Mental health, or better a lack thereof, is a problem in today's society, with special regard to anxiety and depression. Do people honestly know what those words mean? Do people know if they are suffering? Is there something we, as a society, can do?


I have had depression for as long as I can remember. It felt like loneliness, but then I found someone who made me happy, and I wasn't lonely anymore, but that feeling still lingered. I insisted I was fine though, and that I didn't need anything, against the urging of my girlfriend. I genuinely thought I was fine.

I was wrong. Finally, I listened to her and talked to somebody.

So, what is depression? It's not the feeling you get when your favorite team loses, although that does hurt incredibly. It's not what you feel when your parents say you can't do something, and you have to tell all your friends. It's not when anything happens.

In fact, at least in my own experience, it's when nothing at all happens, but you still get that same feeling. Webster defines it as "a state of feeling sad; a mood disorder marked especially by sadness, inactivity, difficulty in thinking and concentration, a significant increase or decrease in appetite and time spent sleeping, feelings of dejection and hopelessness, and sometimes suicidal tendencies."

Sadness is the key descriptor, though.

Everyone knows what it's like to be or feel sad, but what about when that sadness comes for no reason and affects how you live life? It isn't just a feeling anymore, but it's something more.

If you do happen to have it, or are depressed, what should you do? Ignore it for multiple years like I did? No, I'll take bad ideas for 500, Alex.

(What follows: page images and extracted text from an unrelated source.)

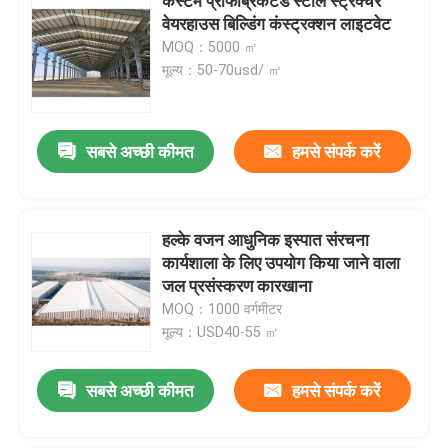
कस्टम प्रीफैब्रिकेटेड स्टील स्ट्रक्चर
वेयरहाउस बिल्डिंग कंस्ट्रक्शन लाइटवेट
MOQ：5000 ㎡
मूल्य：50-70usd/ ㎡
सबसे अच्छी कीमत
हमसे संपर्क करें
हल्के वजन आधुनिक इस्पात संरचना
कार्यशाला के लिए उपयोग किया जाने वाला
जल प्रसंस्करण कारखाना
MOQ：1000 वर्गमीटर
मूल्य：USD40-55 ㎡
सबसे अच्छी कीमत
हमसे संपर्क करें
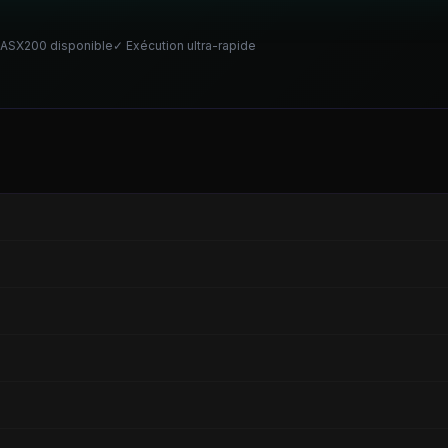
ASX200
disponible
✓ Exécution ultra-rapide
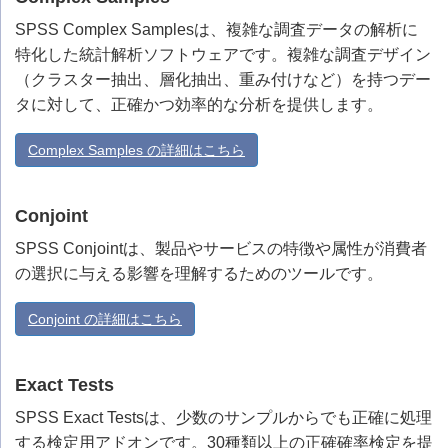
SPSS Complex Samplesは、複雑な調査データの解析に
特化した統計解析ソフトウェアです。複雑な調査デザイン
（クラスター抽出、層化抽出、重み付けなど）を持つデー
タに対して、正確かつ効率的な分析を提供します。
Complex Samples の詳細はこちら
Conjoint
SPSS Conjointは、製品やサービスの特徴や属性が消費者
の選択に与える影響を理解するためのツールです。
Conjoint の詳細はこちら
Exact Tests
SPSS Exact Testsは、少数のサンプルからでも正確に処理
する検定用アドオンです。30種類以上の正確確率検定を提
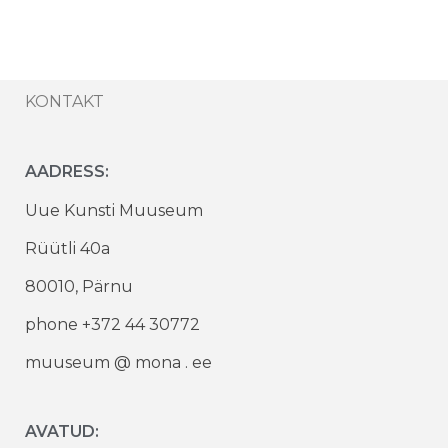
KONTAKT
AADRESS:
Uue Kunsti Muuseum
Rüütli 40a
80010, Pärnu
phone +372 44 30772
muuseum @ mona . ee
AVATUD:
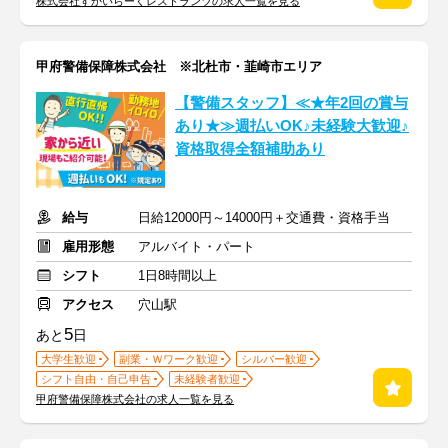
株式会社すかいらーくレストランツの求人一覧を見る
甲府警備保障株式会社 ※北杜市・韮崎市エリア
【警備スタッフ】≪★年2回の賞与
あり★≫週払いOK♪未経験大歓迎♪
資格取得全額補助あり
給与
日給12000円～14000円＋交通費・資格手当
雇用形態
アルバイト・パート
シフト
1日8時間以上
アクセス
穴山駅
5
あと
日
大学生歓迎
副業・Ｗワーク歓迎
シルバー歓迎
シフト自由・自己申告
未経験者歓迎
甲府警備保障株式会社の求人一覧を見る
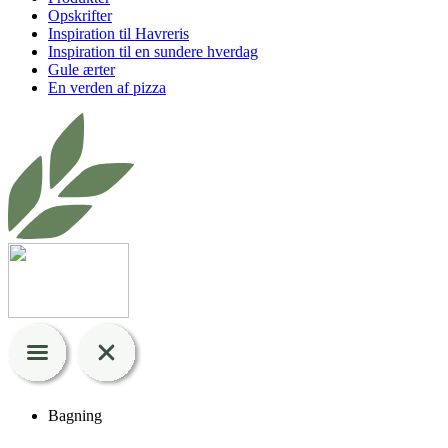
Opskrifter
Inspiration til Havreris
Inspiration til en sundere hverdag
Gule ærter
En verden af pizza
Bagning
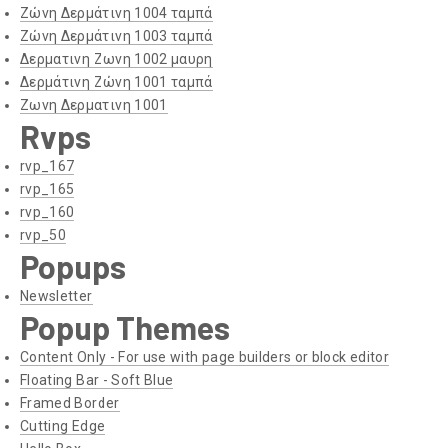
Ζώνη Δερμάτινη 1004 ταμπά
Ζώνη Δερμάτινη 1003 ταμπά
Δερματινη Ζωνη 1002 μαυρη
Δερμάτινη Ζώνη 1001 ταμπά
Ζωνη Δερματινη 1001
Rvps
rvp_167
rvp_165
rvp_160
rvp_50
Popups
Newsletter
Popup Themes
Content Only - For use with page builders or block editor
Floating Bar - Soft Blue
Framed Border
Cutting Edge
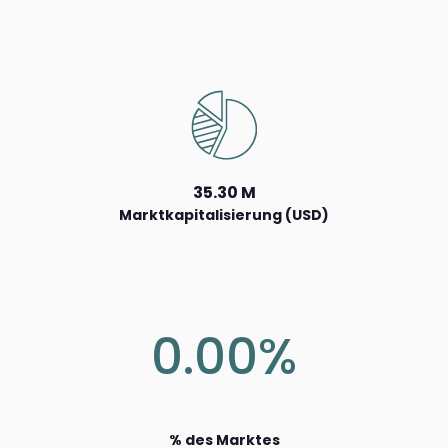
35.30 M
Marktkapitalisierung (USD)
0.00%
% des Marktes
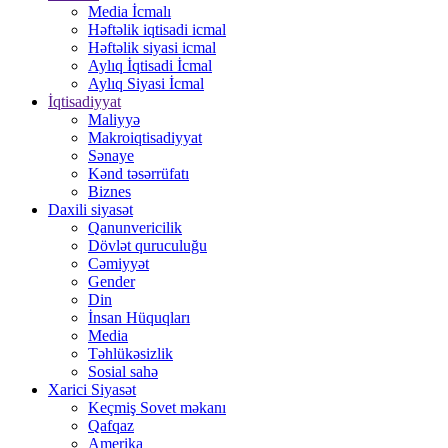
Media İcmalı
Həftəlik iqtisadi icmal
Həftəlik siyasi icmal
Aylıq İqtisadi İcmal
Aylıq Siyasi İcmal
İqtisadiyyat
Maliyyə
Makroiqtisadiyyat
Sənaye
Kənd təsərrüfatı
Biznes
Daxili siyasət
Qanunvericilik
Dövlət quruculuğu
Cəmiyyət
Gender
Din
İnsan Hüquqları
Media
Təhlükəsizlik
Sosial sahə
Xarici Siyasət
Keçmiş Sovet məkanı
Qafqaz
Amerika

Maybe it's medicine that you need. From 2011 to 2014, one in every nine Americans were taking antidepressants. Maybe its therapy, which I can say is an exceptional method. As usual, it depends on the person and the circumstances. However, I implore you not to ignore it.


Anxiety, like depression, comes without warning.

Webster calls it "an abnormal and overwhelming sense of apprehension and fears often marked by physical signs (such as tension, sweating, and increased pulse rate), by doubt concerning the reality and nature of the threat, and by self-doubt about one's capacity to cope with it." I know someone who has anxiety. They're constantly afraid of disappointing others. They desperately need to feel like they are enough, and not much makes them feel that way. Like depression, it can be caused by nothing at all.

Often, anxiety robs people of the ability to enjoy everyday life. You might be less inclined to try something if you have that anxiety hanging over you. The voice that whispers "What if you try, fail and disappoint everyone?" suddenly makes you not want to do whatever it was anymore.

"Don't try and cook for your family because they might hate it." "Don't play the game on the chance that you may let your team down or embarrass yourself." It makes a hard life even harder.

There are several types of anxiety, and it is the most common illness in America. There are many types: General anxiety disorder, panic disorder, social anxiety disorder, phobic disorders, obsessive-compulsive disorder, post-traumatic stress disorder, and separation anxiety disorder to name a few. OCD and PTSD are probably the most well-known, but PTSD isn't limited to just veterans. Anyone can have a traumatic experience; loss of loved one or accidents can cause it.

Just like depression, there are a few things you can do.

With any problem you might be having, the number one thing NOT to do is ignore it. Don't bottle it up, even if your anxiety tells you shouldn't tell anyone. From 2001 to 2011, there was an increase in people using anxiety medication by 22 percent, based on a study done by Sigal Sharf for See a doctor, take some pills or talk to someone. Just don't ignore it.

Do something

If you or someone you know symptoms of depression or anxiety, such as tension, sweating, increased pulse rate, sadness, inactivity, difficulty focusing, dejection, hopelessness, or suicidal tendencies, please do something about it. According to the American Foundation for Suicide Prevention, suicide is the 10th most common cause of death in America. Yearly, almost 45,000 Americans kill themselves. Daily, that number is a frightening 123. Please, don't ignore it. Don't push it down as I did.